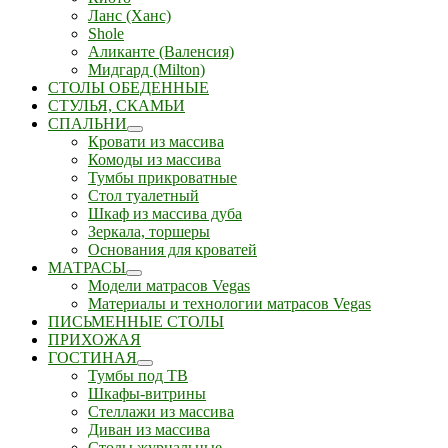
Ланс (Ханс)
Shole
Аликанте (Валенсия)
Мидгард (Milton)
СТОЛЫ ОБЕДЕННЫЕ
СТУЛЬЯ, СКАМЬИ
СПАЛЬНИ
Кровати из массива
Комоды из массива
Тумбы прикроватные
Стол туалетный
Шкаф из массива дуба
Зеркала, торшеры
Основания для кроватей
МАТРАСЫ
Модели матрасов Vegas
Материалы и технологии матрасов Vegas
ПИСЬМЕННЫЕ СТОЛЫ
ПРИХОЖАЯ
ГОСТИНАЯ
Тумбы под ТВ
Шкафы-витрины
Стеллажи из массива
Диван из массива
Столы журнальные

^^^^^^^^

What you will do: Would you please copy, word for word, everything above from the line containing "СТОЛЫ ОБЕДЕННЫЕ" down to the line containing "Шкафы-витрины", those two lines included?

Solution:
СТОЛЫ ОБЕДЕННЫЕ
СТУЛЬЯ, СКАМЬИ
СПАЛЬНИ
Кровати из массива
Комоды из массива
Тумбы прикроватные
Стол туалетный
Шкаф из массива дуба
Зеркала, торшеры
Основания для кроватей
МАТРАСЫ
Модели матрасов Vegas
Материалы и технологии матрасов Vegas
ПИСЬМЕННЫЕ СТОЛЫ
ПРИХОЖАЯ
ГОСТИНАЯ
Тумбы под ТВ
Шкафы-витрины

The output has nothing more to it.